GreenDimes- Rocks or Sox?
Here at GreenDimes, and more specifically within the marketing department, the last week has strained a relationship here and there.
Yep- one of us is a Rockies fan (albeit admittedly fair-weather) and the other is a Sox fan (shudder). We tried to keep our differences outside of the office. Oh, we tried. I even held my tongue when someone came strolling in on Saturday sporting (not rockin’, for obvious reasons) a Sox cap…
In the effort of maintaining my professional relationships, I am going to focus my poor-sportsmanship not on Sanjiv but on the sport as a whole. Call it misdirected frustration if you will. Either way, you’ll find the following stats interesting.
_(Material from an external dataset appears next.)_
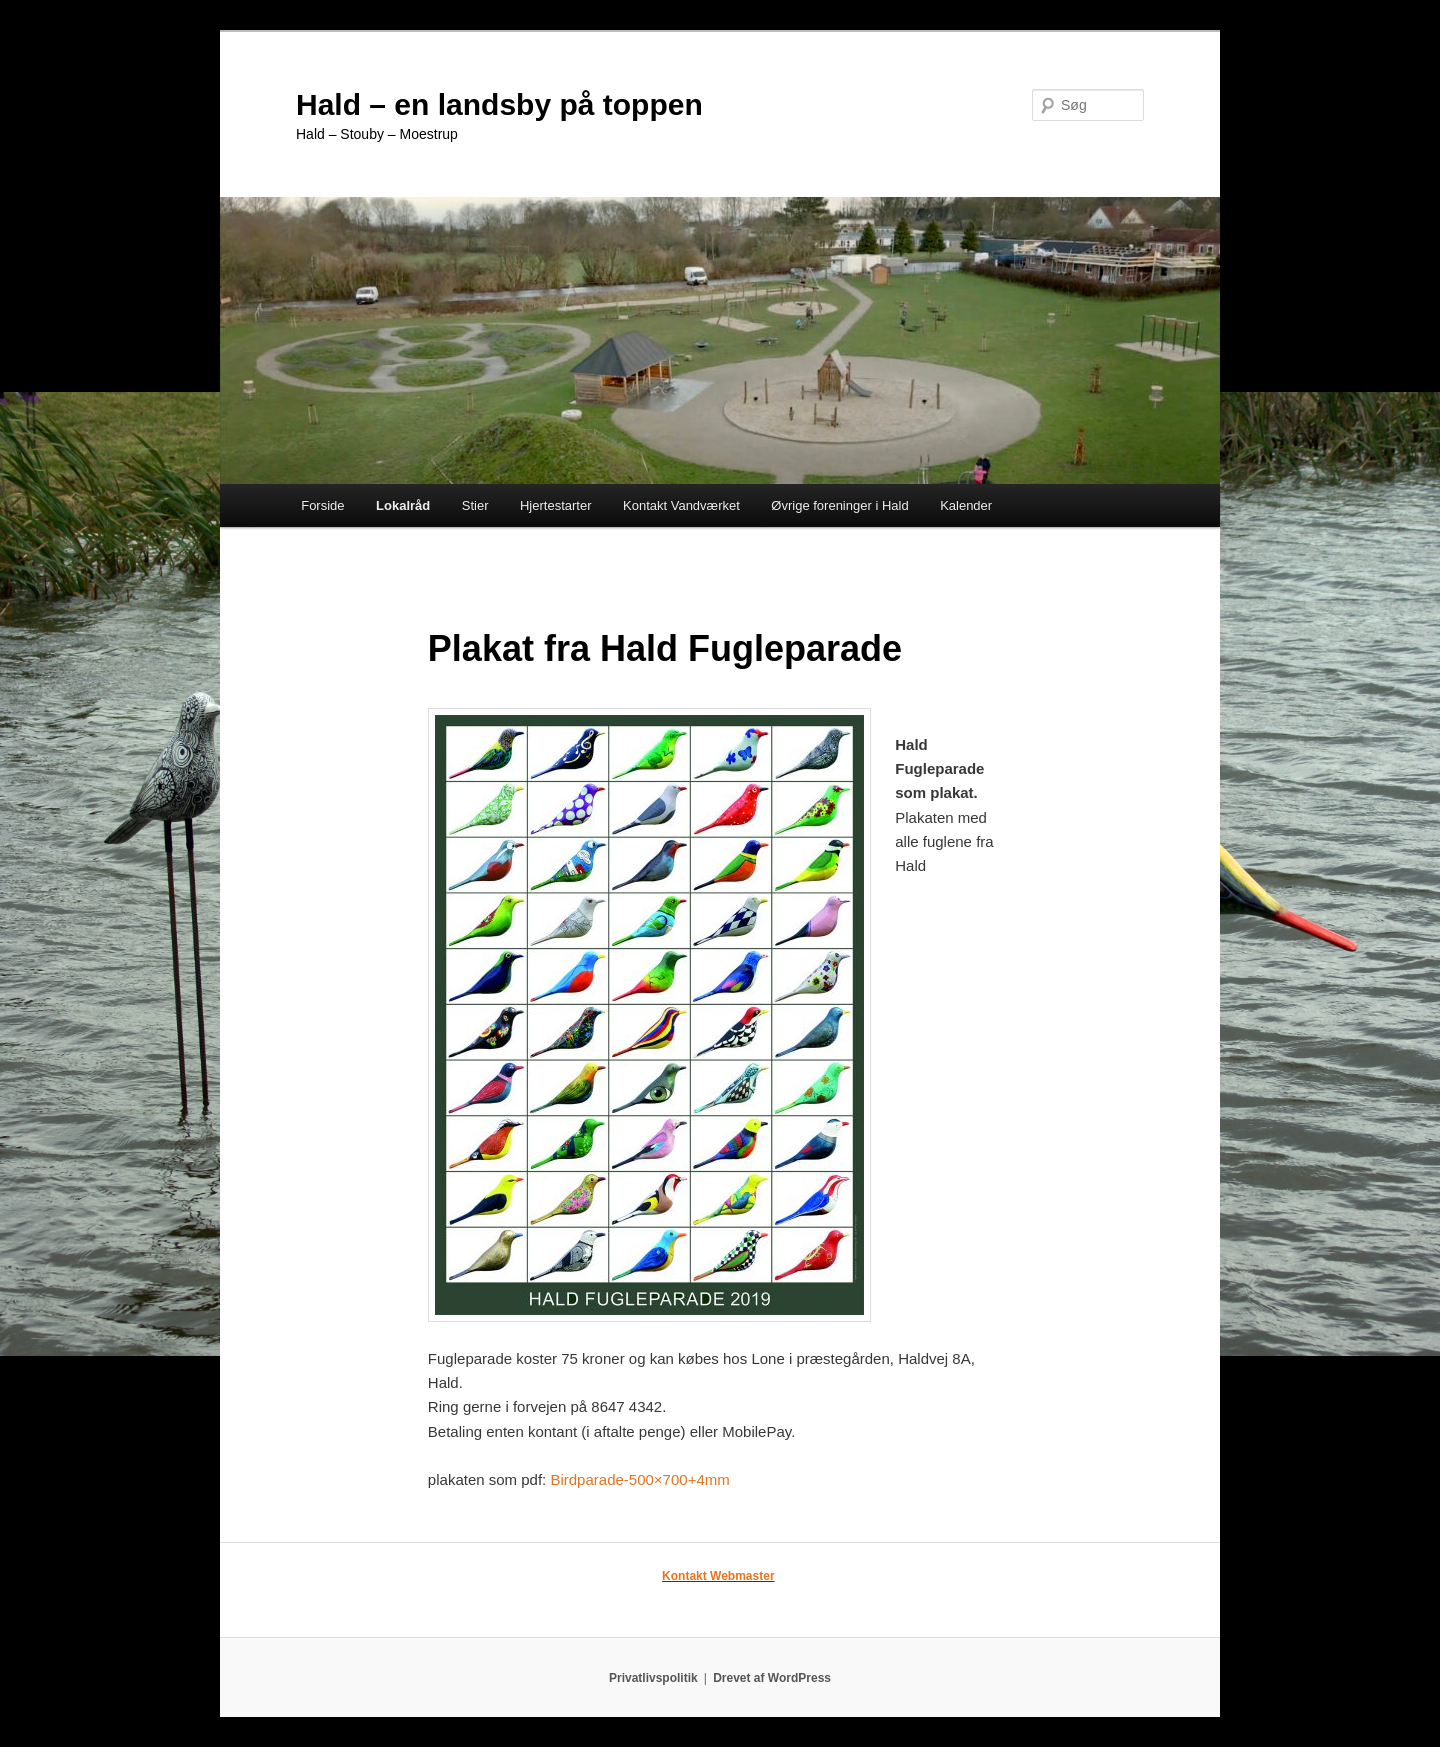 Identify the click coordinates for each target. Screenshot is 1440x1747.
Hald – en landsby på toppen (499, 104)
That, my friends, I would bet on (and no, I didn’t bet any money on the Rockies and yes, for this I am glad).
- I read these today: Putting on a big-time football game ends up pumping around 47.6 metric tons of carbon into the atmosphere—or just 1.35 pounds per fan. For comparison's sake, the average American's carbon footprint is 64.81 pounds per day.
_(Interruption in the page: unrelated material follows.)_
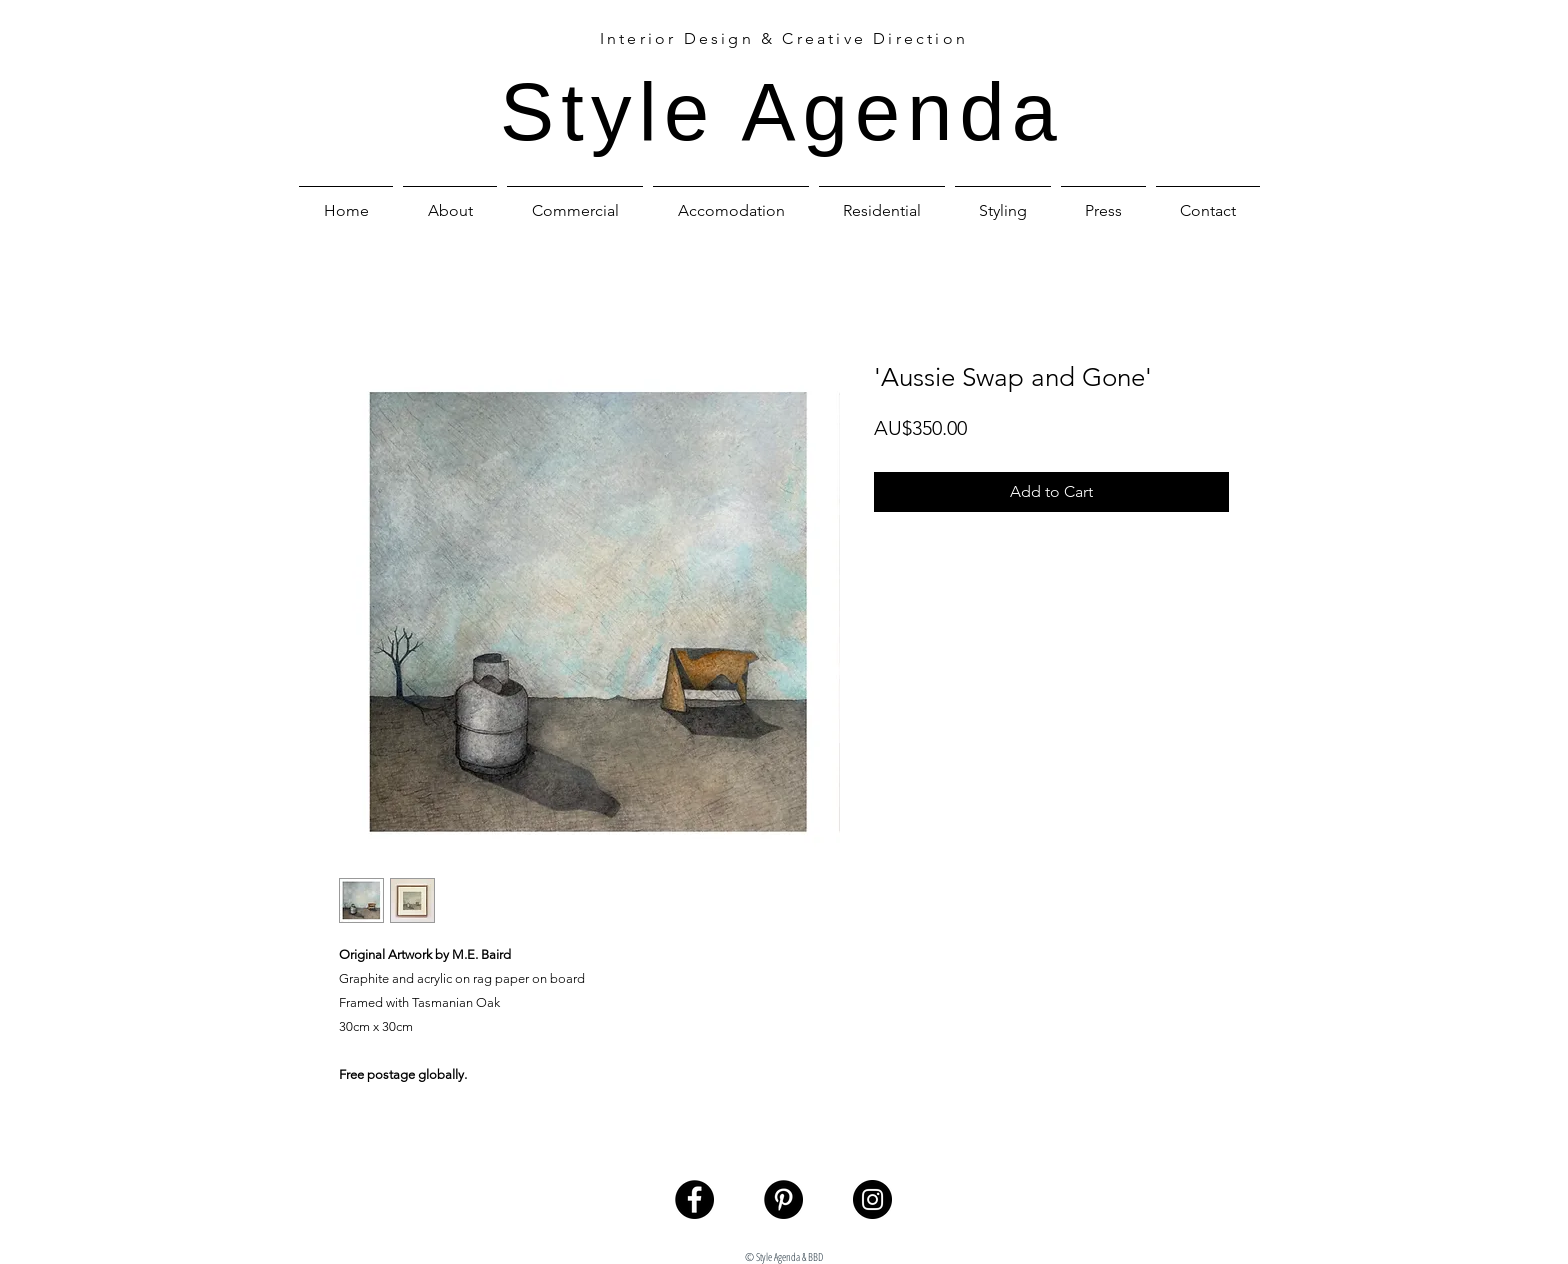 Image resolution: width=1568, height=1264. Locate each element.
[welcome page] (1189, 1173)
- Though football games are massive productions, at least they're infrequent—an NFL stadium hosts just eight regular-season contests a season.
· Professional baseball is much dirtier over the long haul, with each stadium hosting 81 regular-season games a year
· DRAws an average of 2.66 million fans (vs. about 542,000 fans per NFL stadium)
There you have it. My misdirected frustration turned into an environmental FYI. And I like football better anyway.
Kendra
I'm glad you held your fair-weather tongue :^) - the emoticon does mean i'm kidding...boss.
Posted by:Sanjiv | October 29, 2007 at 09:19 PM
it's not like you can take comfort in football, either. broncos or patriots? uh, yeah, good luck w/ that one.